Joining forces: “There’s a kung fu movie with one armless guy and one legless guy fighting bad guys. They can’t do it alone, but together they’re unbeatable,” says Geremy Jasper of how he and uni-named partner Sanchez started the Fever. “I couldn’t get anything done, and he couldn’t sing.”
Say what? The Fever’s lyrics may be stunningly eloquent, but Jasper’s slurred delivery makes them impossible to comprehend.
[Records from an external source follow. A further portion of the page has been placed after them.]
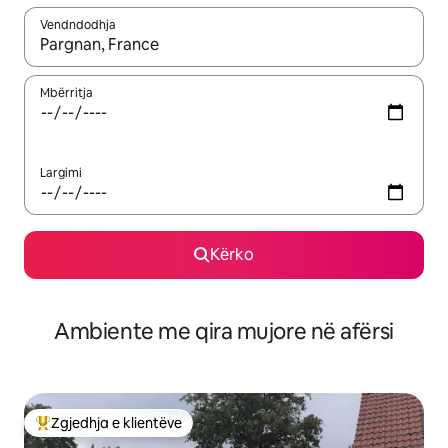
Vendndodhja
Kur rezultatet të jenë të disponueshme, lëviz me butonat e shig
Mbërritja
Largimi
Kërko
Ambiente me qira mujore në afërsi
Zgjedhja e klientëve
Më të mirat e zgjedhjeve të klientëve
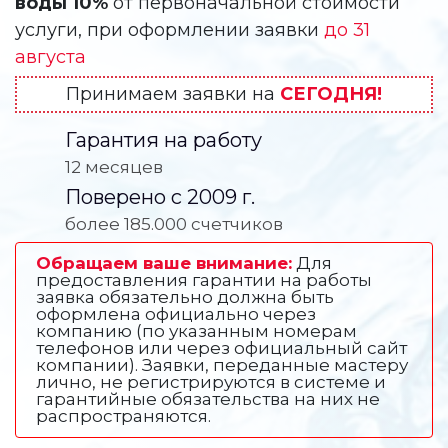
воды 10%
от первоначальной стоимости
услуги, при оформлении заявки
до 31
августа
Принимаем заявки на
СЕГОДНЯ!
Гарантия на работу
12 месяцев
Поверено с 2009 г.
более 185.000 счетчиков
Обращаем ваше внимание:
Для
предоставления гарантии на работы
заявка обязательно должна быть
оформлена официально через
компанию (по указанным номерам
телефонов или через официальный сайт
компании). Заявки, переданные мастеру
лично, не регистрируются в системе и
гарантийные обязательства на них не
распространяются.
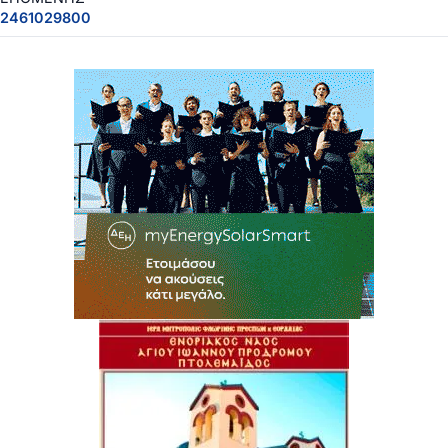
2461029800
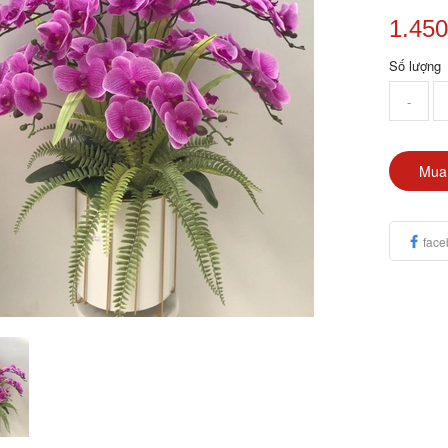
1.450
Số lượng
-
Mua
face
He intends to reform in time for the debut full-length, which he’s now writing. “I’m either printing the lyrics,” he vows, “or taking enunciation classes!”

The Fiery Furnaces
Sound like: Hauntingly pretty rock songs, alternately danceable and wistful, hypnotically sung/spoken Patti Smithishly. “We’re spastically bluesy,” they say with pride.
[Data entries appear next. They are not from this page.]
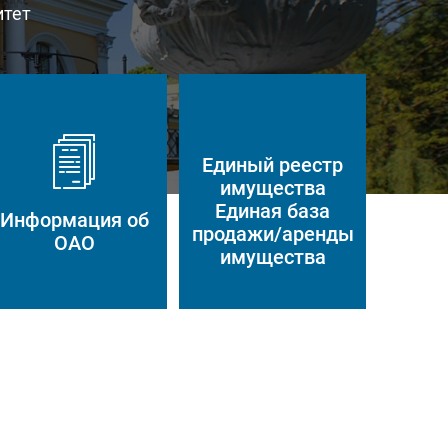
итет
Единый реестр
имущества
Единая база
Информация об
продажи/аренды
ОАО
имущества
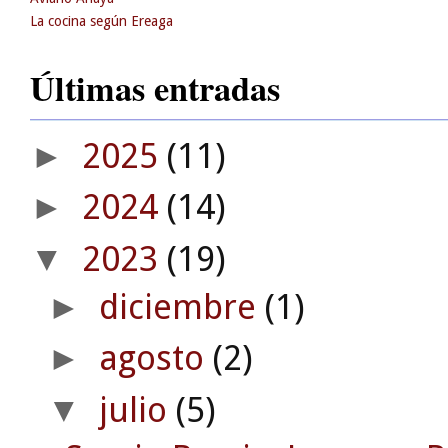
La cocina según Ereaga
Últimas entradas
2025
(11)
►
2024
(14)
►
2023
(19)
▼
diciembre
(1)
►
agosto
(2)
►
julio
(5)
▼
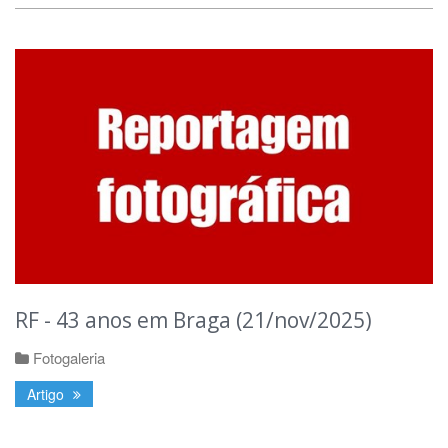
RF - 43 anos em Braga (21/nov/2025)
Fotogaleria
Artigo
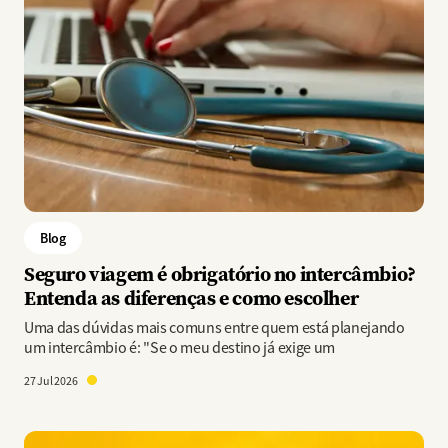
Blog
Seguro viagem é obrigatório no intercâmbio?
Entenda as diferenças e como escolher
Uma das dúvidas mais comuns entre quem está planejando
um intercâmbio é: "Se o meu destino já exige um
27 Jul 2026
Imagem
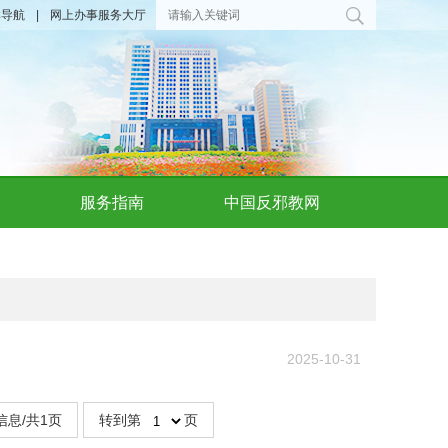
群导航
|
网上办事服务大厅
服务指南
中国反邪教网
2025-10-31
信息/共1页
转到第
页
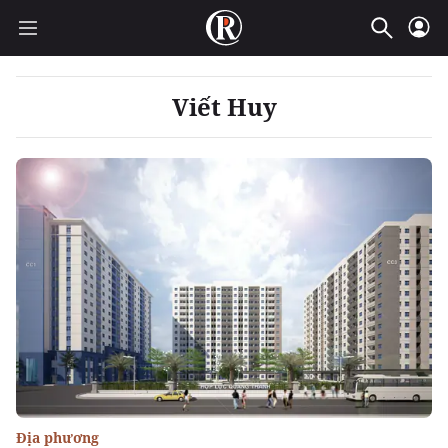
Viết Huy
Địa phương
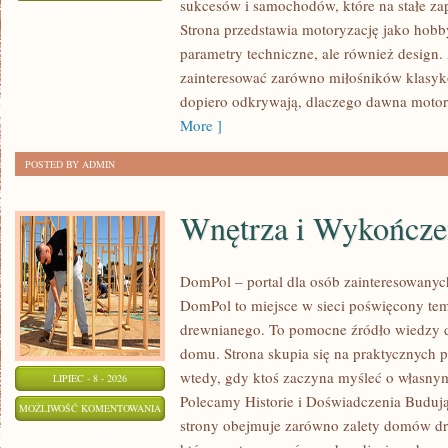
sukcesów i samochodów, które na stałe zap
I
ZOSTAŁA WYŁĄCZONA
Strona przedstawia motoryzację jako hobby
SPOTKANIA
parametry techniczne, ale również design
KLASYKÓW
zainteresować zarówno miłośników klasykó
dopiero odkrywają, dlaczego dawna motor
More ]
POSTED BY ADMIN
Wnętrza i Wykończe
DomPol – portal dla osób zainteresowan
DomPol to miejsce w sieci poświęcony te
drewnianego. To pomocne źródło wiedzy d
domu. Strona skupia się na praktycznych p
wtedy, gdy ktoś zaczyna myśleć o włas
LIPIEC - 8 - 2026
Polecamy Historie i Doświadczenia Buduj
WNĘTRZA
MOŻLIWOŚĆ KOMENTOWANIA
strony obejmuje zarówno zalety domów dre
I
ZOSTAŁA WYŁĄCZONA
Who they are: Gloomy, sardonic, dark-eyed brother and sister Eleanor and Matt Friedberger, from Oak Park, Illinois.
Sibling rivalry: Matt on Eleanor: “Back when I never saw her, I thought she was pleasant and responsible and unpretentious. Now that we’re in the studio together all the time, I think she’s useless and boring.” Surely it’s performance art when Matt spits out, “But you don’t necessarily try hard, do you, Eleanor?” as she’s about to cry? “I wish it were performance art,” says a dejected Eleanor.
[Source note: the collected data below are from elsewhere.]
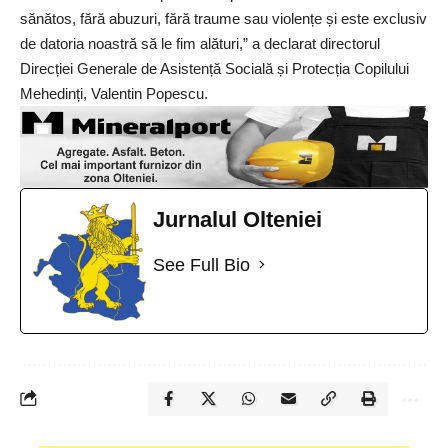
sănătos, fără abuzuri, fără traume sau violențe și este exclusiv
de datoria noastră să le fim alături,” a declarat directorul
Direcției Generale de Asistență Socială și Protecția Copilului
Mehedinți, Valentin Popescu.
Jurnalul Olteniei
See Full Bio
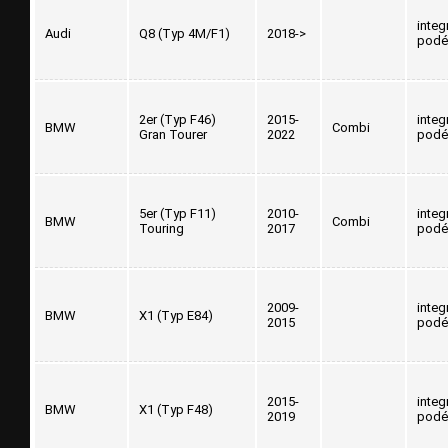
integ
Audi
Q8 (Typ 4M/F1)
2018->
podé
2er (Typ F46)
2015-
integ
BMW
Combi
Gran Tourer
2022
podé
5er (Typ F11)
2010-
integ
BMW
Combi
Touring
2017
podé
2009-
integ
BMW
X1 (Typ E84)
2015
podé
2015-
integ
BMW
X1 (Typ F48)
2019
podé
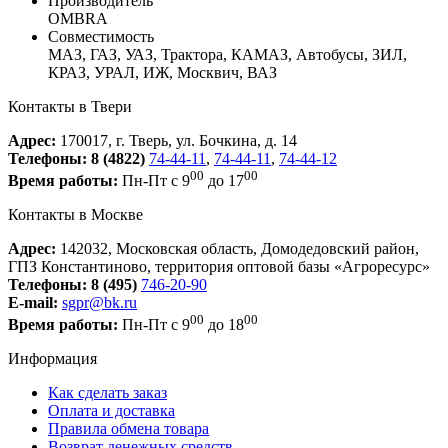
Производитель
OMBRA
Совместимость
МАЗ, ГАЗ, УАЗ, Трактора, КАМАЗ, Автобусы, ЗИЛ,
КРАЗ, УРАЛ, ИЖ, Москвич, ВАЗ
Контакты в Твери
Адрес:
170017, г. Тверь, ул. Бочкина, д. 14
Телефоны:
8 (4822)
74-44-11
,
74-44-11
,
74-44-12
00
00
Время работы:
Пн-Пт с 9
до 17
Контакты в Москве
Адрес:
142032, Московская область, Домодедовский район,
ГПЗ Константиново, территория оптовой базы «Агроресурс»
Телефоны:
8 (495)
746-20-90
E-mail:
sgpr@bk.ru
00
00
Время работы:
Пн-Пт с 9
до 18
Информация
Как сделать заказ
Оплата и доставка
Правила обмена товара
Возврат денежных средств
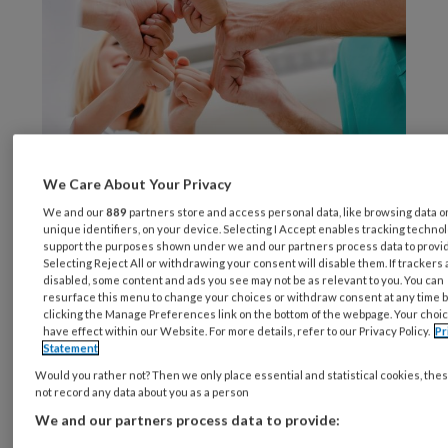
© Blue Planet Studio / AdobeStock
We Care About Your Privacy
De vragenlijst werd verstuurd naar de e-
We and our
889
partners store and access personal data, like browsing data o
mailadressen van 60 AA van de Externe Dienst
unique identifiers, on your device. Selecting I Accept enables tracking technol
voor Preventie en Bescherming op het werk
support the purposes shown under we and our partners process data to provi
Selecting Reject All or withdrawing your consent will disable them. If trackers 
(arbodienst, red.) Cohezio en 200 HA die
disabled, some content and ads you see may not be as relevant to you. You can
aangesloten zijn bij de Vlaamse
resurface this menu to change your choices or withdraw consent at any time 
clicking the Manage Preferences link on the bottom of the webpage. Your choic
wetenschappelijke vereniging Domus Medica.
have effect within our Website. For more details, refer to our Privacy Policy.
Pr
Statement
Resultaten
Would you rather not? Then we only place essential and statistical cookies, the
not record any data about you as a person
We and our partners process data to provide:
De top 3-redenen voor contactname tussen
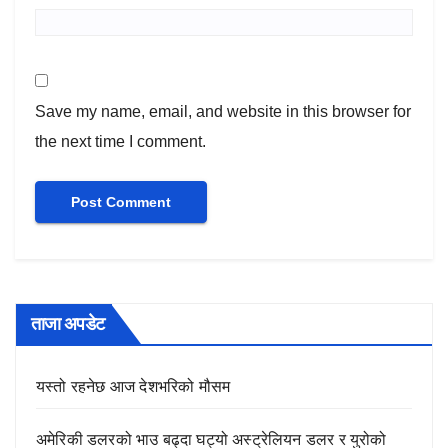
Save my name, email, and website in this browser for
the next time I comment.
ताजा अपडेट
यस्तो रहनेछ आज देशभरिको मौसम
अमेरिकी डलरको भाउ बढ्दा घट्यो अस्ट्रेलियन डलर र युरोको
Up next: Their album Gallowsbird’s Bark is out September 23 on Rough Trade.

The Flesh
Sounds like: Stuttering, Birthday Party–esque garage rock with synth beats and a dark, dramatic R&B groove.
Dark and horny: “Hip-hop is what rock ’n’ roll is supposed to be—it’s funky but with a dark riff moving through it,” says singer-guitarist Nathan Halpern, whose year-old band drew on hip-hop’s spirit as much as punk’s to craft its sound. “Outkast, the Neptunes—they reflect the same interests I have in minor-key, dark, Kurt Weill stuff and horny, Stooges-like stuff.”
Disclaimer: Halpern cautions that the Flesh “doesn’t do pastiche”—it’s no rap-rock-fusion act—but its thematic obsession with “sex and death” has merely found a subtle inspiration in the world of Cristal and bling-bling.